Phase-1 validation before scaling to 3-D — train three backbones (Pure Mamba, Pure Transformer, Hybrid Mamba+Attention) on MNIST under the same latent-flow-matching head and pick the one that survives the speed-quality trade. Pure Mamba won visually despite a marginally worse loss number (0.086 vs 0.080 for the Hybrid). Transformer produced noise. Verdict: proceed with Pure Mamba as the backbone for the MambaFlow3D scaling work (Topic 26).

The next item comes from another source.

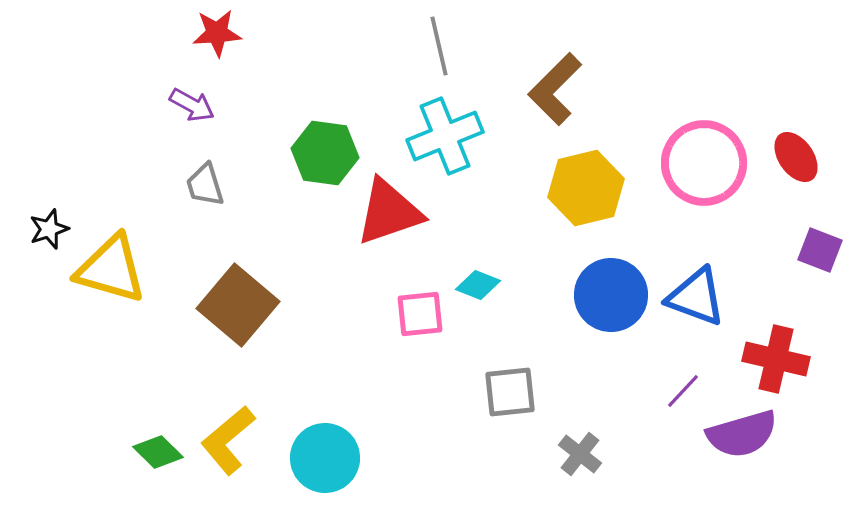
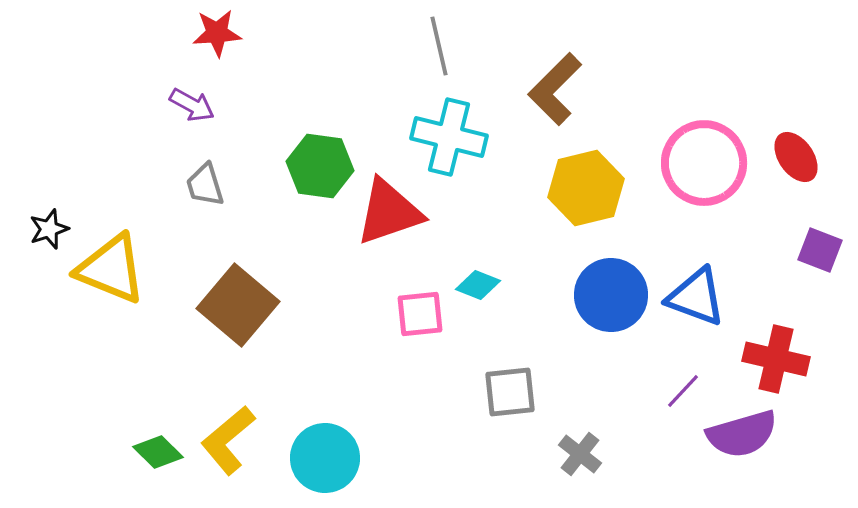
cyan cross: moved 4 px right, 1 px down; rotated 36 degrees clockwise
green hexagon: moved 5 px left, 13 px down
yellow triangle: rotated 6 degrees clockwise
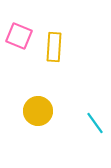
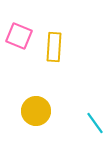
yellow circle: moved 2 px left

The thesis line wants a fast single-image-to-3-D generator. The architectural premise is that Mamba + flow matching beats the standard transformer + DDPM stack on inference speed without giving up too much quality at the 3-D scale. The premise is plausible — Mamba is linear-time, flow matching has fewer sampling steps than DDPM — but plausible is not enough to spend the rented-GPU hours required to validate at SparC3D scale.
Topic 25 is the cheap-but-honest validation step. Train the three architectural candidates — Pure Mamba, Pure Transformer, Hybrid Mamba+Attention — all with the same latent-flow-matching head, all on MNIST, all with matched parameter count. Compare on loss, sampling quality, and per-step speed. Pick the winner. Then spend the 3-D compute on the winner.
The trap to avoid is picking on loss alone. Flow-matching loss measures the average velocity error over the trajectory — small differences in this number can hide large differences in sample quality, particularly when the loss landscape has flat regions near the optimum. The MNIST validation here was set up to look at both the loss curve and the generated samples, and to decide on the combination.
The three backbones swap only the sequence-processing body. The pre-encoder (image-patch → token sequence), the latent-flow-matching head, and the decoder are identical across all three. MNIST images are 28 × 28; flattened into 196 tokens of 4-pixel-square patches at embedding dim 128. Each backbone consumes the token sequence and returns a same-shape sequence; the FM head takes the sequence and predicts the velocity.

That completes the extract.